The entries that follow must be given again exactly, with no pictures kept.

(Stored records)
------------------------------------------------

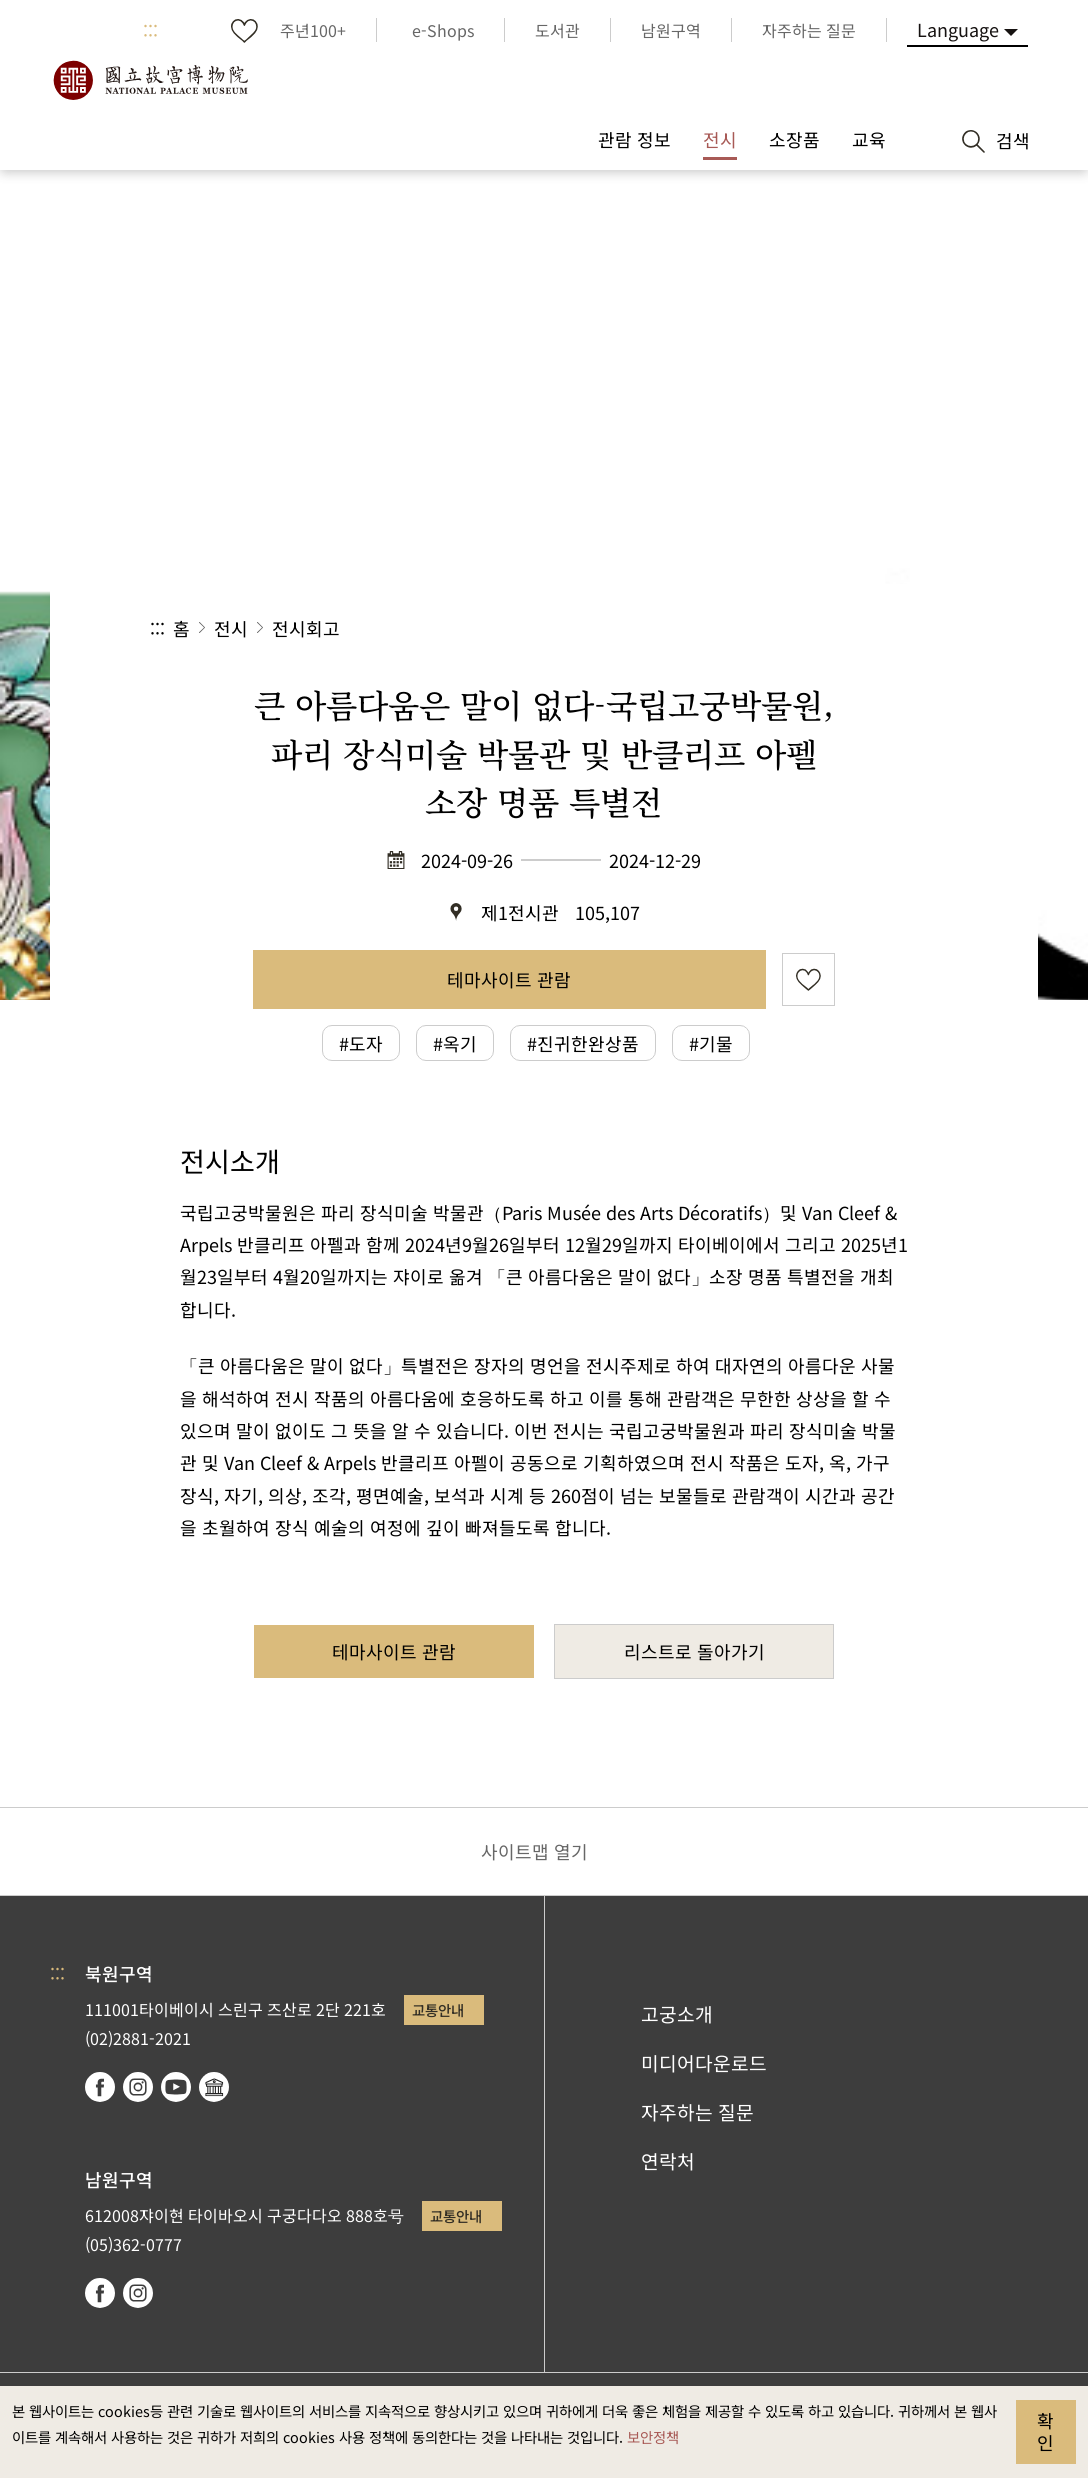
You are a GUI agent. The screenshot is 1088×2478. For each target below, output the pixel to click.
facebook (100, 2087)
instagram (138, 2087)
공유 (719, 628)
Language (958, 29)
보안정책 (653, 2436)
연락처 (668, 2161)
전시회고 (306, 628)
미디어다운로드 (704, 2063)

------------------------------------------------

→ **THE ANSWER**:
You are a GUI agent. The screenshot is 1088×2478. For each target below, output the pixel to click.
facebook (100, 2087)
instagram (138, 2087)
공유 (719, 628)
Language (958, 29)
보안정책 (653, 2436)
연락처 (668, 2161)
전시회고 (306, 628)
미디어다운로드 (704, 2063)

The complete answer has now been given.